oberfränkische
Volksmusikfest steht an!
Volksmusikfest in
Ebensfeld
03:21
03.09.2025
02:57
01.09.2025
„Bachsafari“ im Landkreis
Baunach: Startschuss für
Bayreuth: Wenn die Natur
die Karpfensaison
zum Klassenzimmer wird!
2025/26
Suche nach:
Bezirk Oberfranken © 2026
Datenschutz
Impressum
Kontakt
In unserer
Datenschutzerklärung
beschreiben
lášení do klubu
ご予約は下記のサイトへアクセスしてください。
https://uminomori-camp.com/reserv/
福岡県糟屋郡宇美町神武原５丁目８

---

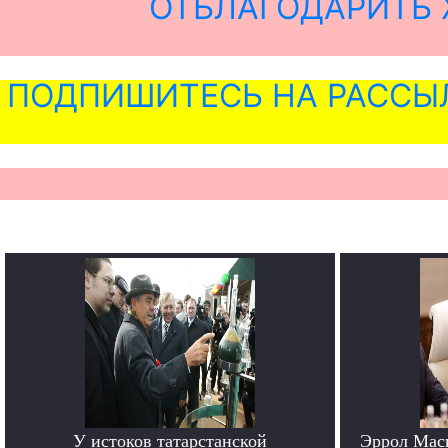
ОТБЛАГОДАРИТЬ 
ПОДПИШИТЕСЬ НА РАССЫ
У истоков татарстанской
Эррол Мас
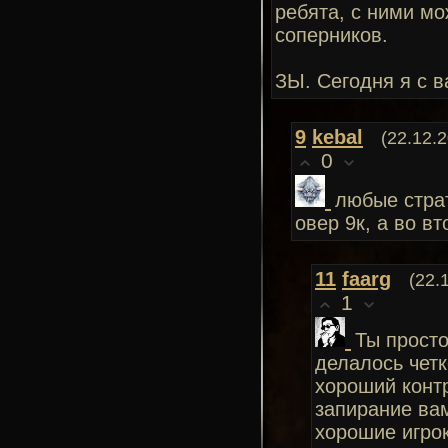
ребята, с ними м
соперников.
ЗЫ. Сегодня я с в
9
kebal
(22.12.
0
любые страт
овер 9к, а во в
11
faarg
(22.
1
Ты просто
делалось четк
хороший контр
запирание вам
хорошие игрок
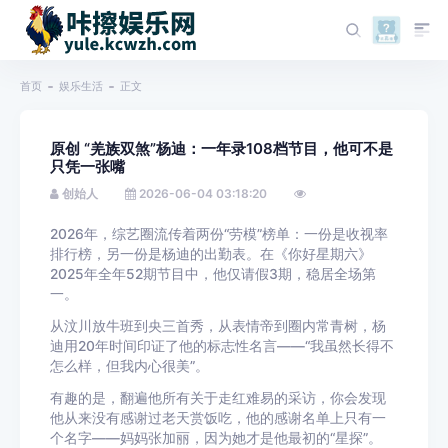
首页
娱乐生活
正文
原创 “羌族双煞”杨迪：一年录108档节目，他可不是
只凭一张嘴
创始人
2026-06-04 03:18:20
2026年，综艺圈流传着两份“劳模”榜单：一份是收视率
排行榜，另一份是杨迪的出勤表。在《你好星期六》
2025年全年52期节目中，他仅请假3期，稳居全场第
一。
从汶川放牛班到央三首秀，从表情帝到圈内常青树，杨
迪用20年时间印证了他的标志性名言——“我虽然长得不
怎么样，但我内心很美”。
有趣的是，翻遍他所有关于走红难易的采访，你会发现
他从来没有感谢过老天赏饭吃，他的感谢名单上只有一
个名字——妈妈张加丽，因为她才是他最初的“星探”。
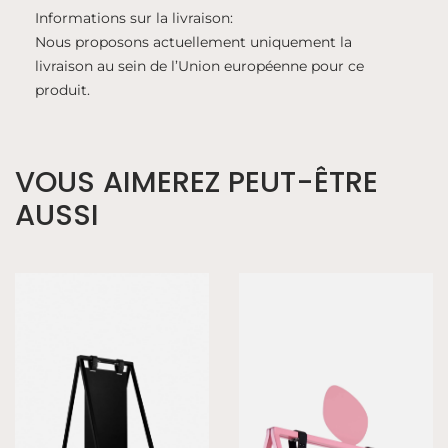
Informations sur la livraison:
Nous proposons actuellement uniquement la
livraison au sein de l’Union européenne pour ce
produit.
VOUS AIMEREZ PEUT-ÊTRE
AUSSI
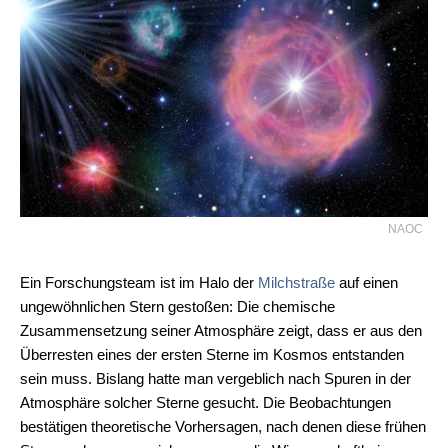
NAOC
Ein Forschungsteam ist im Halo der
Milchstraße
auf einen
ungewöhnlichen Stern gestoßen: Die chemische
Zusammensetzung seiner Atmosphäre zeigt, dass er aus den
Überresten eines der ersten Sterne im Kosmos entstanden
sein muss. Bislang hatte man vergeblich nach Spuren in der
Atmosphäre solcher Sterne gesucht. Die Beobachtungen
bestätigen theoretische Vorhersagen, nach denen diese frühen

==

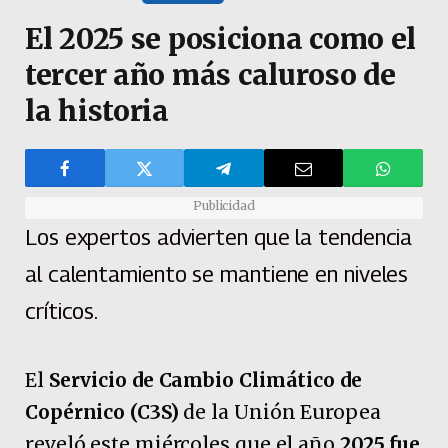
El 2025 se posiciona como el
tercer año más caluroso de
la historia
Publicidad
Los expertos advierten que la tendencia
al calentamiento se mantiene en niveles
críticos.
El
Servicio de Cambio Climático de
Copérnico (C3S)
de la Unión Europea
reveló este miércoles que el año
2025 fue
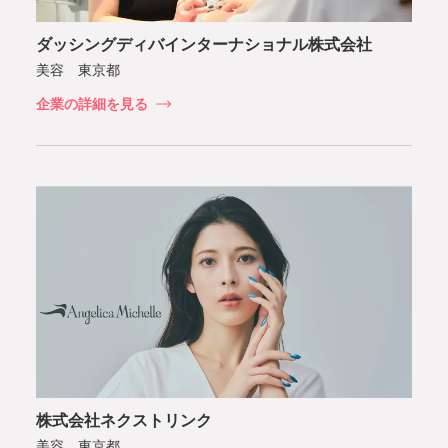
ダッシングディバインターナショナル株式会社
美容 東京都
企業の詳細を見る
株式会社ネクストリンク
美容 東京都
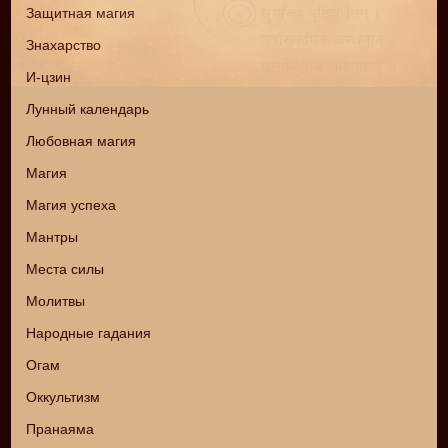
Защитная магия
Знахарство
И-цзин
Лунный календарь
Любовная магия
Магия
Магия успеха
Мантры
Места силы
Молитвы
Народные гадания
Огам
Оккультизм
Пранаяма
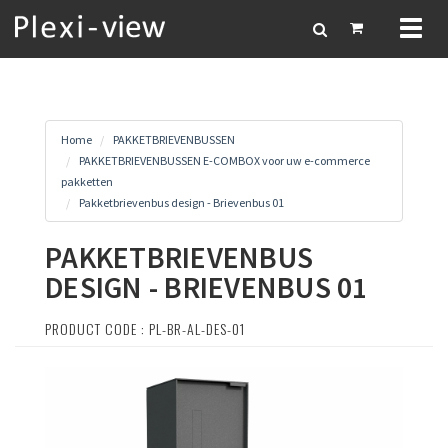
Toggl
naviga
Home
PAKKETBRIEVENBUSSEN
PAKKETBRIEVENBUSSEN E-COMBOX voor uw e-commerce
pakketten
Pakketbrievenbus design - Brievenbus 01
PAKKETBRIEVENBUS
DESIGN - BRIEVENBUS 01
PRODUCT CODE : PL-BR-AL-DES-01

**WHAT YOU ARE ASKED TO DO:**
Go through the entries above, and wherever a line holds the word "Sterne", copy that line.

**RESULT:**
Überresten eines der ersten Sterne im Kosmos entstanden
Atmosphäre solcher Sterne gesucht. Die Beobachtungen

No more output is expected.